* _AIM OF THE EXERCISE_
Your job is to set down the stretch of entries that opens with the line containing "Blog (621, 1105)" and closes with the line containing "Home (31, 91)". Keep both end lines, copy each exactly, and add nothing.
== == ==
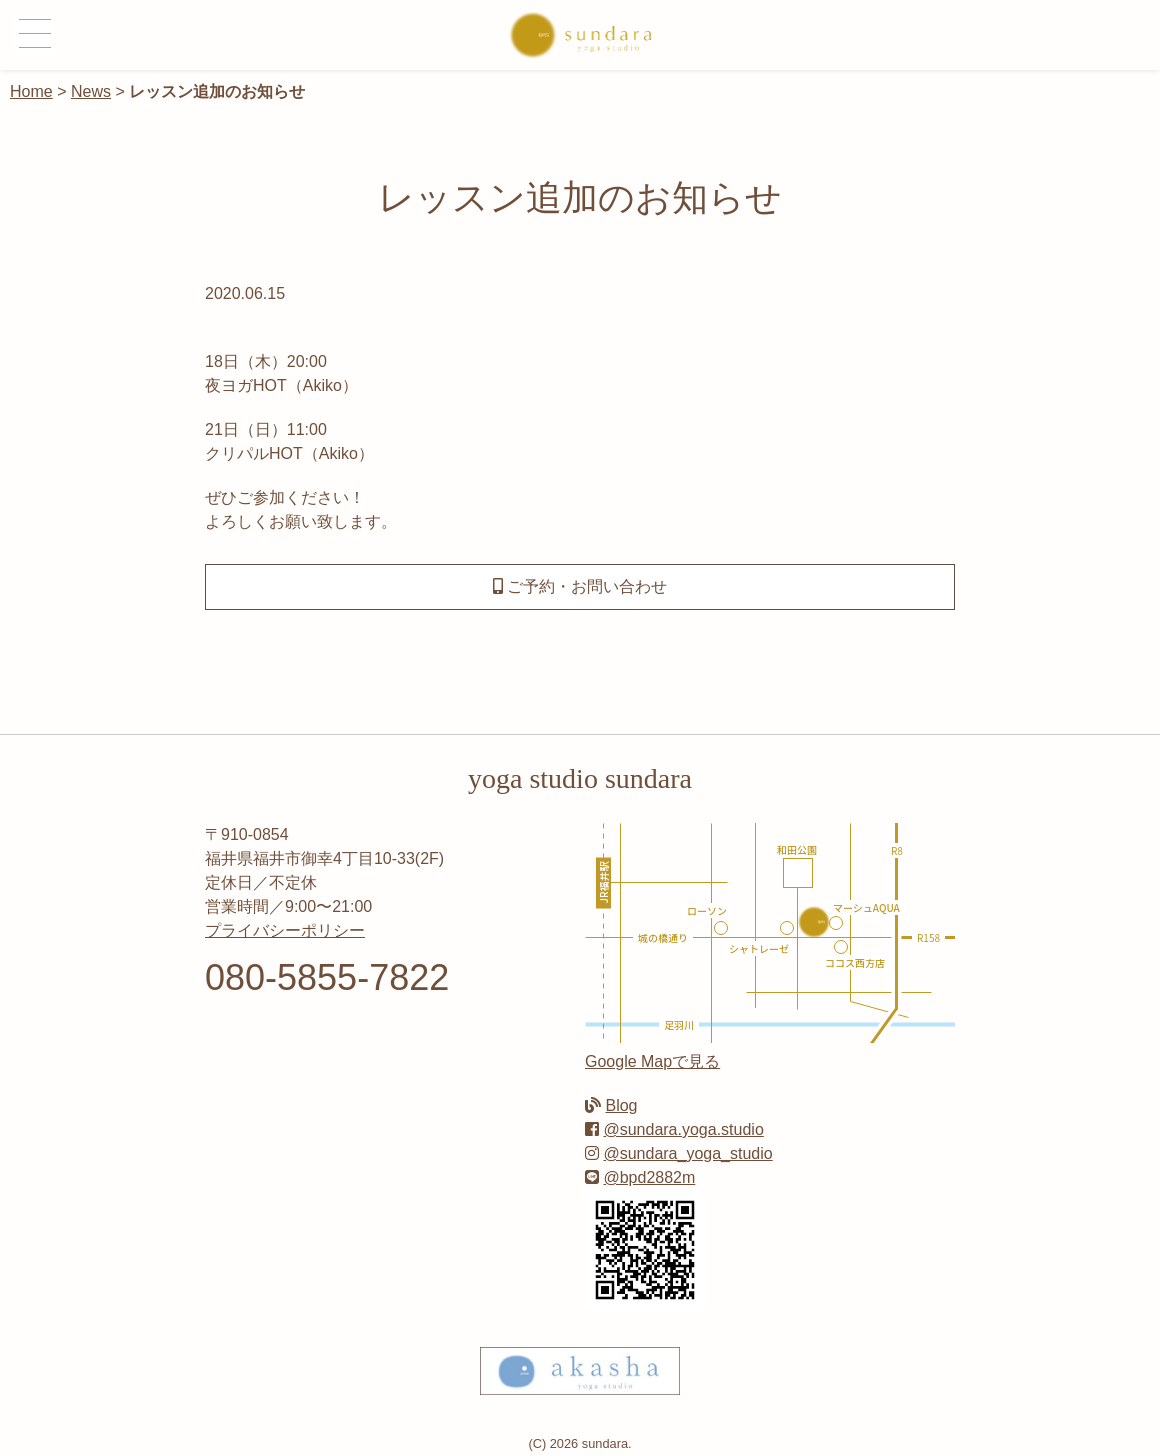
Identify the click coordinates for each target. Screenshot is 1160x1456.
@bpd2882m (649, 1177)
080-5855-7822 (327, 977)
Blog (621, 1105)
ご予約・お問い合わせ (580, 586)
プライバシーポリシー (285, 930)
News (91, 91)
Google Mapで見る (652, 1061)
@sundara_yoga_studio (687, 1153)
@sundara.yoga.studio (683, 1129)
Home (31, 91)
== == ==
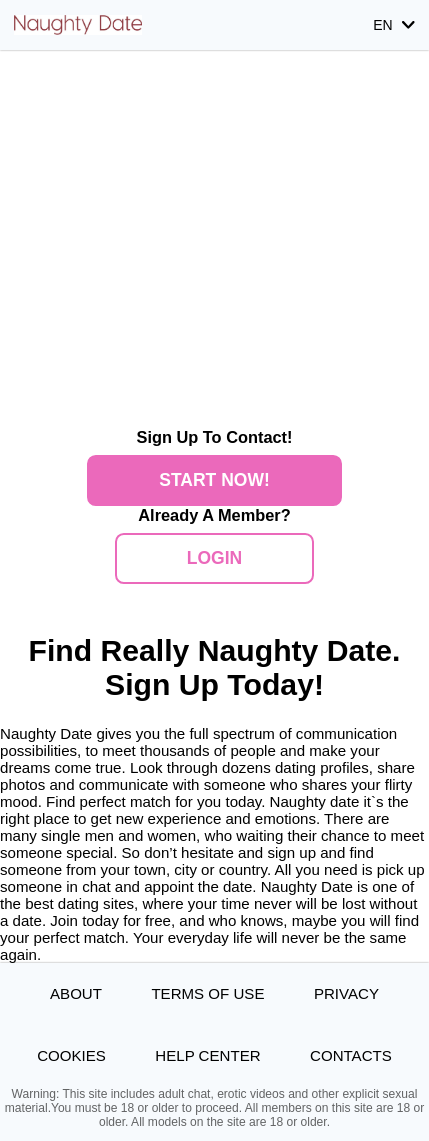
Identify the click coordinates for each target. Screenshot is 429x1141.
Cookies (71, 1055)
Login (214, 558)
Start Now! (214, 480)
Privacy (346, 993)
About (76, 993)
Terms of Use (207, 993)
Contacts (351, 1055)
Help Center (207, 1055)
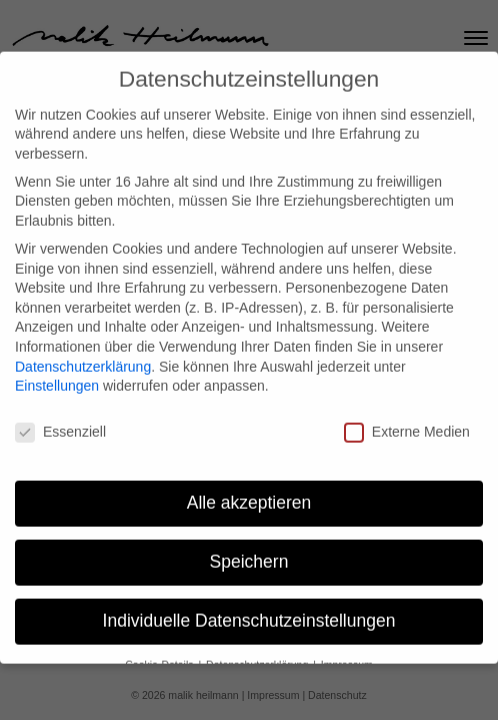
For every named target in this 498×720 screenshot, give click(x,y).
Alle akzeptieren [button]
== == ==
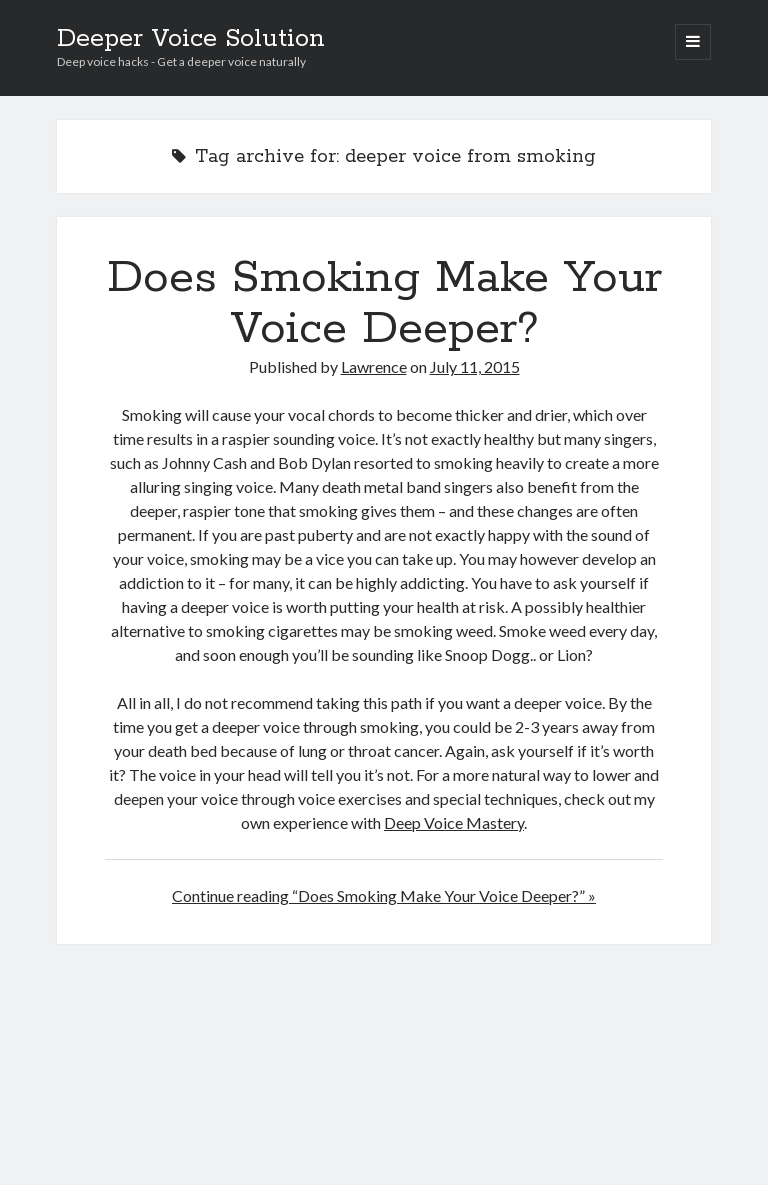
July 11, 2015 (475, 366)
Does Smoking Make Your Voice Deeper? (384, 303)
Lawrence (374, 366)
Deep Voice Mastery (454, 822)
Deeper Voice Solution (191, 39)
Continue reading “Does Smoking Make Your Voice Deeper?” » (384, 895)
== == ==
* _RESULT FOR THIS TASK_
Blog (621, 1105)
ご予約・お問い合わせ (580, 586)
プライバシーポリシー (285, 930)
News (91, 91)
Google Mapで見る (652, 1061)
@sundara_yoga_studio (687, 1153)
@sundara.yoga.studio (683, 1129)
Home (31, 91)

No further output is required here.